3z -i = 2 - 4i

First we need to rewrite z as a complex number of the form :

z = a+ bi

First we will add i to both sides:

==> 3z = 2 - 4i + i

==> 3z = 2 - 3i

Now let us divide by 3:

==? z = (2-3i)/3

==> z = (2/3) - i

Now we will determine the absolute value for z:

l z l = sqrt(a^2 + b^2)

= sqrt( 2/3)^2 + 1^2)

= sqrt( 4/9 + 1) = sqrt( 13/9)

= sqrt13 / 3

Then the absolute values of z is :

**l z l = sqrt13 /3**

1) 3z -i = 2 -4i

4i -i = 2-3z

3i = 2-3z

3i + 3z = 2

3( i+ z) = 2

i + z = 2/3

z = 2/3 -i

2) 3z -i

= -3z + i (change the sign)

= -3 (z+ i)

= -3 (2/3) (substitute the value of (i + z )

= -2

3) 3z -i = 2- 4i( substitute the value above for (3z -i)

-2 = 2- 4i

4i= 2+ 2

i = 1

4) 3z - 1 = 2 - 4(1)

3z -1 = -2

3z = -2 +1

z = - 1/3 * ( u can check back the answer by substituting z value and i value in the formula ) The easiest way i know

To find the modulus of z in the equation:3z-i = 2-4i.

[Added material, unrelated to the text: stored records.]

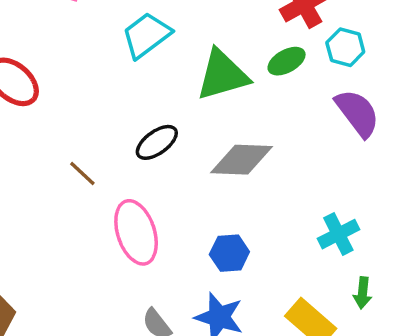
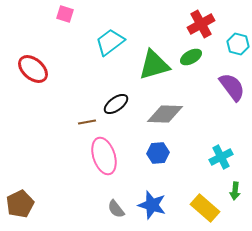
cyan hexagon: (345, 47) -> (238, 44), moved
brown line: (82, 174) -> (87, 122), moved, turned -54
blue hexagon: (229, 253) -> (158, 153), moved

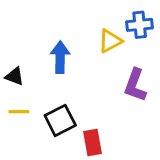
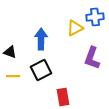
black square: (60, 120) -> (41, 70), moved

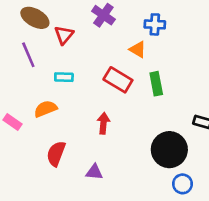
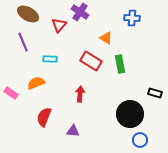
blue cross: (155, 24) -> (132, 18), moved
red triangle: (64, 35) -> (59, 25), moved

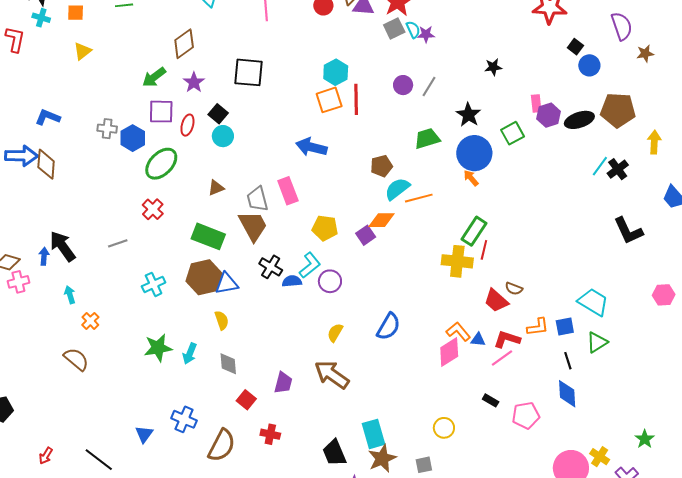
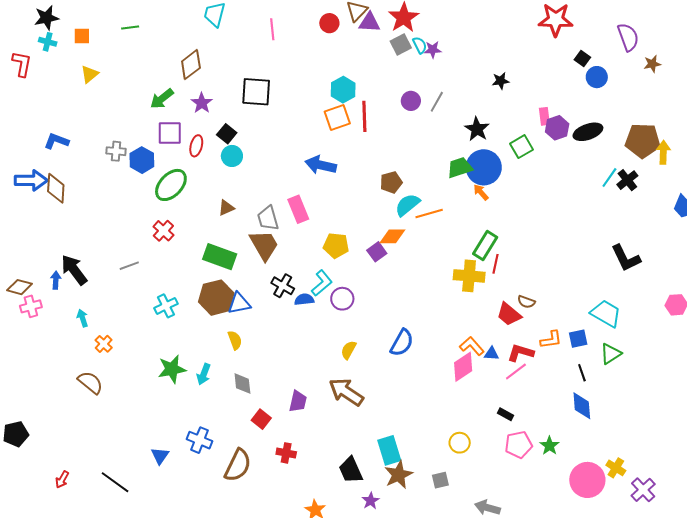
brown pentagon: (618, 110) -> (643, 141), moved
green trapezoid: (427, 138) -> (460, 168), moved
black L-shape: (628, 231) -> (626, 258), moved
pink pentagon: (526, 415) -> (519, 445), moved
green star: (645, 439) -> (550, 446), moved

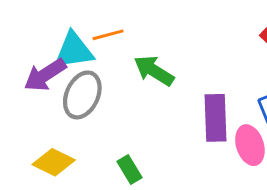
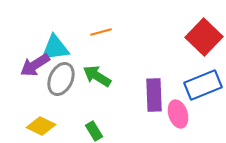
orange line: (108, 35) -> (101, 32), moved
green arrow: (154, 71) -> (97, 76), moved

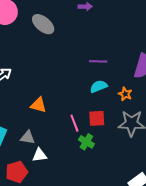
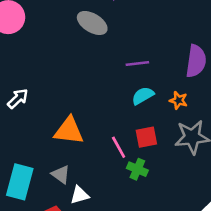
gray ellipse: (43, 24) -> (92, 23), moved
orange triangle: (38, 105) -> (69, 131), size x1.4
gray triangle: (28, 137) -> (61, 174), turned 35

We know that if z = x+yi , x and y are real, then absolute value of z = |z| = sqrt(x^2+y^2).

Therefore we solve the equation in z in the form z = x+yi.

3z-i = 2-4i.

3z = 2-4i+i.

3z = 2-3i.

z = (2-3i)/3 = (2/3)+(-3/3)i = (2/3) + (-1)i.which is in x+yi form.

So |z| = sqrt{(2/3)^2+(-1)^2} = sqrt{4/9+1} = sqrt(13/9).

Therefore the absolute value of z = sqrt(13/9).